What I’m saying is not earth shattering; it’s no secret older players need more rest and relievers are no exception. But given his history of injury, it’s imperative to not throw Isringhausen out there on consecutive days unless absolutely necessary, or if the first outing was particularly short (and even then, warming up in the bullpen still requires some energy). This season, Izzy has been far better when given at least one day off after pitching (the sample size is admittedly small, but a reliever’s career is based on small sample size and the ability to perform well for very short periods of time at once).
Currently, opponents are batting .195/.281/.360 off Isringhausen. When pitching on consecutive days, that line jumps up to .222/.417/.444 (the average is still relatively low, but the jump in OPS is pretty substantial). Most notably, Izzy suffers from more control problems with zero days off. Out of the ten batters he’s walked this season, six of them have come when pitching on back to back games, and he only has four strikeouts. Maybe by coincidence, he’s also allowed four of his seven stolen bases during these appearances as well. Conversely, after pitching with just one day off, opponents are hitting .154/.185/.269 with just one walk against eight strikeouts. The numbers are similar with increased rest. Izzy’s previous appearance before last night was on June 16th against Atlanta. After David DeJesus blooped a single, stole second and advanced on a throwing error by Ronny Paulino, Isringhausen struck out Jemile Weeks with a beautiful curveball to eliminate the threat and keep the game tied.
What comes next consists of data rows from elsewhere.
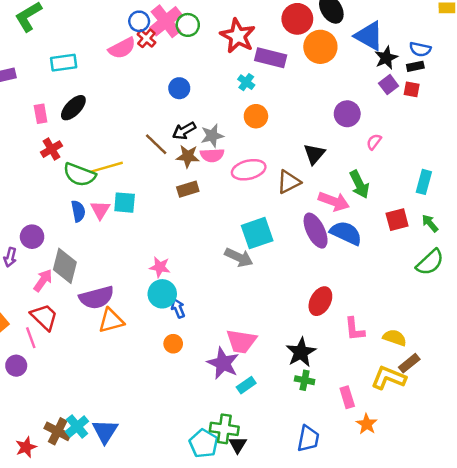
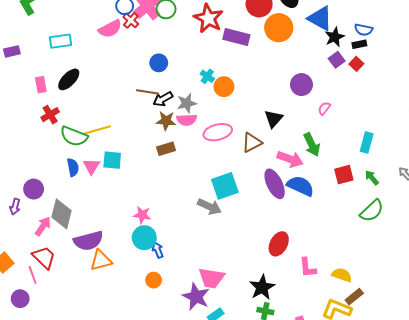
cyan cross: (246, 82) -> (207, 76), moved
red square: (412, 89) -> (356, 64), turned 32
brown line: (156, 144) -> (147, 92), moved, turned -35

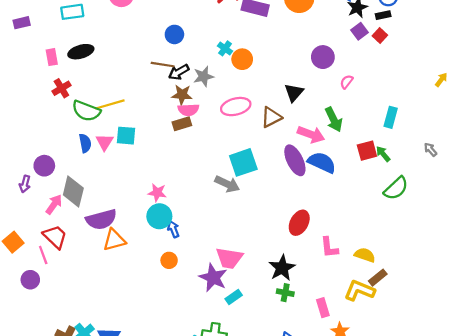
black ellipse: (69, 79) -> (81, 52), turned 30
pink semicircle: (187, 120) -> (188, 110), moved
green arrow: (372, 178) -> (383, 154), moved

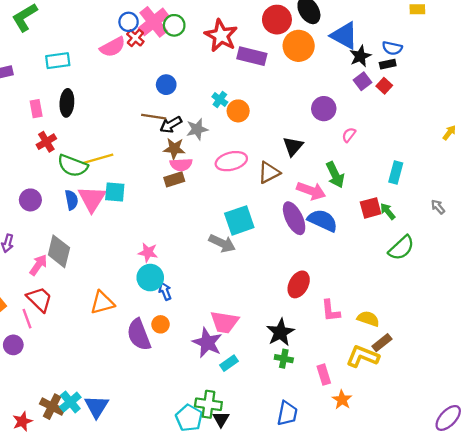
black ellipse: (81, 52) -> (67, 103), turned -70
pink triangle: (105, 142) -> (92, 199), size x1.5
purple circle: (44, 166) -> (30, 200), moved
purple semicircle: (101, 219) -> (139, 335), moved, turned 84

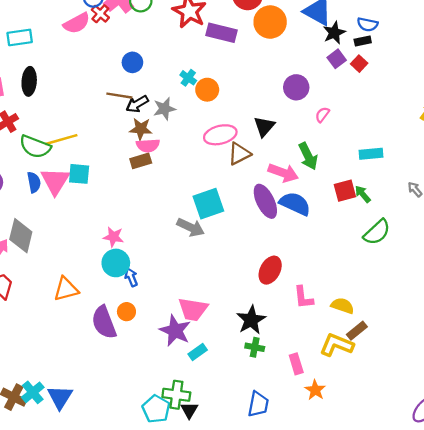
pink ellipse: (231, 161) -> (220, 135), moved
cyan rectangle: (396, 173) -> (371, 154), turned 70

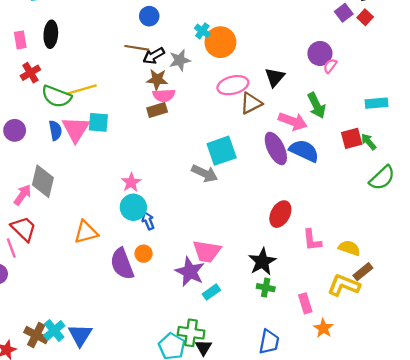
purple circle: (296, 87) -> (320, 53), moved
orange circle: (207, 90) -> (220, 42), size x1.4
pink star: (113, 237) -> (131, 182), turned 30

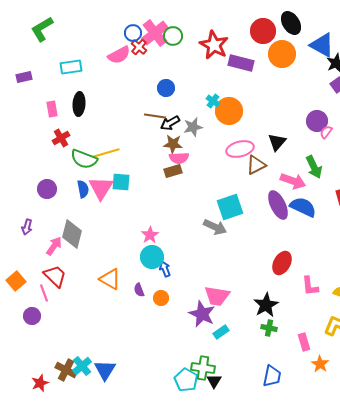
orange triangle: (86, 232) -> (110, 279), turned 45
purple semicircle: (122, 264) -> (139, 290), moved, size x0.5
Collins has been better about using Isringhausen as of late and has given the righty plenty of rest. To those who say relievers should be able to pitch on back to back days regularly, I fully agree (they also should be able to go multiple innings and get lefties and righties out, but that’s another story). However, Izzy is no longer a typical reliever. While he was surely capable of pitching multiple days in a row in is youth (he had to since he often closed), those days are long gone. In order to get the most out of Isringhausen, he needs regular rest and simply can’t pitch on consecutive days too often.